Secondo la Suprema Corte di Cassazione, infatti, è da escludere che il previgente art. 41 del ccnl indichi un termine di natura decadenziale entro il quale comunicare la sanzione disciplinare, in quanto la citata norma contrattuale si limita a richiedere che il provvedimento sanzionatorio sia adottato (e non anche comunicato) entro il termine di trenta giorni dalla contestazione.
Infatti, si legge nella suddetta ordinanza che “le parti collettive, quando hanno voluto attribuire rilievo al momento della comunicazione al lavoratore di un determinato atto hanno utilizzato il verbo inviare <<… la contestazione disciplinare deve essere inviata al lavoratore non oltre il termine di 30 giorni…>>, verbo che definisce, senza equivoci, il momento iniziale del procedimento destinato a portare a conoscenza del destinatario l’atto in oggetto”.
In ragione della suddetta argomentazione, i Giudici di legittimità hanno correttamente rilevato che la norma collettiva non prevede alcun termine entro il quale comunicare il recesso, ma unicamente un termine al di là del quale “non possa essere adottato”, il quale è sostanzialmente riferibile al momento in cui il provvedimento di licenziamento è deliberato dagli organi competenti e non anche a quello nel quale viene portato a conoscenza del lavoratore.
Pertanto, secondo la Corte di Cassazione “non è dato riscontrare nella disposizione collettiva elementi dai quali desumere la valenza sostanziale e non procedurale di eventuali ritardi nella comunicazione del recesso”.
La decisione in commento, ineccepibile dal punto di vista logico-argomentativo, è certamente rilevante ancora oggi, atteso che (come anticipato) l’art. 42 del vigente ccnl ARIS/AIOP delle strutture di area ospedaliera nonché l’art. 40 del ccnl Aris per il personale delle RSA CdR, rispecchia in gran parte quanto era previsto dall’art. 41 del ccnl previgente, continuando a richiedere che “la contestazione disciplinare deve essere inviata al lavoratore non oltre il termine di trenta giorni” e che “il provvedimento disciplinare non possa essere adottato dal datore di lavoro oltre il termine di trenta giorni dalla presentazione delle controdeduzioni da parte del lavoratore”.
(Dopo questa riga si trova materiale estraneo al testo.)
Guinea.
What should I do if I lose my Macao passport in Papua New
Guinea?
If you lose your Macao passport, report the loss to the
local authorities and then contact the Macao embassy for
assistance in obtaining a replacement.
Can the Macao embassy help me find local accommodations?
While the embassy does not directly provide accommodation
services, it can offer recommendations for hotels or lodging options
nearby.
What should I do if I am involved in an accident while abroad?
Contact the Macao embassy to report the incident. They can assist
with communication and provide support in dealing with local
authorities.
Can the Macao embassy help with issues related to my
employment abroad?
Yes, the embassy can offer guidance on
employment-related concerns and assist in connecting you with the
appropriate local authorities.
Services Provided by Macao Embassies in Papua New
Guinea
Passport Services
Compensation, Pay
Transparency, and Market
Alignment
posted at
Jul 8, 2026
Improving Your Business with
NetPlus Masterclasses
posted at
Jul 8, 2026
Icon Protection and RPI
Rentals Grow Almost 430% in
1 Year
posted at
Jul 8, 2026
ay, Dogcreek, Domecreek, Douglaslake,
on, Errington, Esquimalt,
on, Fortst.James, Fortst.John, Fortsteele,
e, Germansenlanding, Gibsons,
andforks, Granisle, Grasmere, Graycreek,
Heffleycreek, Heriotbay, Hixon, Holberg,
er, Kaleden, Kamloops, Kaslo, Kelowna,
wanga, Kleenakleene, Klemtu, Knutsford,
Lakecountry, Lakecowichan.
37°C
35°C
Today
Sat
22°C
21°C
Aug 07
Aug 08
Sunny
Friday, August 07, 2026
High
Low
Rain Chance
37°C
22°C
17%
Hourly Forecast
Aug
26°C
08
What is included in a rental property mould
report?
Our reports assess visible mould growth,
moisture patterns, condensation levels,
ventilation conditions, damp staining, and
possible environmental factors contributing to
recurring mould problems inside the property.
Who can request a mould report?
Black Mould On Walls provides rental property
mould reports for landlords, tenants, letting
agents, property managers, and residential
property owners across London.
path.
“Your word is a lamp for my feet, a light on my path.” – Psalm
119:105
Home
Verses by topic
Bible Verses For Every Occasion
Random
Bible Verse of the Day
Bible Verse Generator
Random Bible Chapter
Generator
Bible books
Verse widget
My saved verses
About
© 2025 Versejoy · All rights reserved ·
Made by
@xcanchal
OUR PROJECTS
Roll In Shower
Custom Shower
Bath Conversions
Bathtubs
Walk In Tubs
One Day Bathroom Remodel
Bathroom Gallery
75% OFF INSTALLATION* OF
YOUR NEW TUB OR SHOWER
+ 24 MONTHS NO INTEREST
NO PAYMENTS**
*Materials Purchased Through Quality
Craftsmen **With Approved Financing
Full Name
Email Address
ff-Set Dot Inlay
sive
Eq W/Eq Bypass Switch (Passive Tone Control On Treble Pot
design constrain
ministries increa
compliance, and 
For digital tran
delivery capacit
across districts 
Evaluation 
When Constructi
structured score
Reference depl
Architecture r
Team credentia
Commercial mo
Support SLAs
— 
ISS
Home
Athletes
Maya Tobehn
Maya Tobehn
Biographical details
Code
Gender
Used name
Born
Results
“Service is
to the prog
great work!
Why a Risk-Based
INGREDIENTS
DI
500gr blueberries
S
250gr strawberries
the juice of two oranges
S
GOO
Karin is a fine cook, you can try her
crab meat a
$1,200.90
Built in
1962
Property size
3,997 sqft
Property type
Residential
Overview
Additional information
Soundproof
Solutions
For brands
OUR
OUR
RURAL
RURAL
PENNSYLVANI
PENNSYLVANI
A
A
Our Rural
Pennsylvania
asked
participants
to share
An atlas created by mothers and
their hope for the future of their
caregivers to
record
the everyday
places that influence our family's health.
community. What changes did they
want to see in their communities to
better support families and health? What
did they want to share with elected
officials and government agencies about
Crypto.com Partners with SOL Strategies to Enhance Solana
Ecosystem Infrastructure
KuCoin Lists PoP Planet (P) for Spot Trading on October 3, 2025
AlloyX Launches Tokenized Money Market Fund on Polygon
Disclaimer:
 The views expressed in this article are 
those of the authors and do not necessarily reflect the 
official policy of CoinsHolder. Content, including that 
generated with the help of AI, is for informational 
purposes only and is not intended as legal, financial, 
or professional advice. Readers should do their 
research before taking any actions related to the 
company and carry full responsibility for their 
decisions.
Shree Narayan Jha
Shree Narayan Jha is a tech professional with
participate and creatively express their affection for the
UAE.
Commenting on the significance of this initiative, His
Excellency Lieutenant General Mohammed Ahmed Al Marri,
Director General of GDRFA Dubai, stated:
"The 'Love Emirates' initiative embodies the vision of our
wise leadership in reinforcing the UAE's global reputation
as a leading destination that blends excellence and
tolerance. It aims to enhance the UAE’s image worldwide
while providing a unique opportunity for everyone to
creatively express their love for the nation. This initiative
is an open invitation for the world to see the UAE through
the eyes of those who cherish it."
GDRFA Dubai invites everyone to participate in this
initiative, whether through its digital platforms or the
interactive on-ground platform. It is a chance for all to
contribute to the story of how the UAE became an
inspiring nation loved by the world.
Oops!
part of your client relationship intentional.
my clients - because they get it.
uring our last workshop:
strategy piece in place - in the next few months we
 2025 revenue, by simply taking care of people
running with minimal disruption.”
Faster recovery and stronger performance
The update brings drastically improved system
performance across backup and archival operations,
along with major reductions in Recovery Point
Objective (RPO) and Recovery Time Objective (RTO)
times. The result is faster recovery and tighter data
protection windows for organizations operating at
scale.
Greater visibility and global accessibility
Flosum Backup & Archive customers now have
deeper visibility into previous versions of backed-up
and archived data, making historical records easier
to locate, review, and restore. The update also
Tuttavia, nonostante i condivisibili rilievi interpretativi della suddetta normativa, appare sempre opportuno (soprattutto in contesti aziendali di modeste dimensioni) anche comunicare e non solo adottare la sanzione disciplinare nel termine di trenta giorni dalla contestazione disciplinare o dalle eventuali giustificazioni del lavoratore.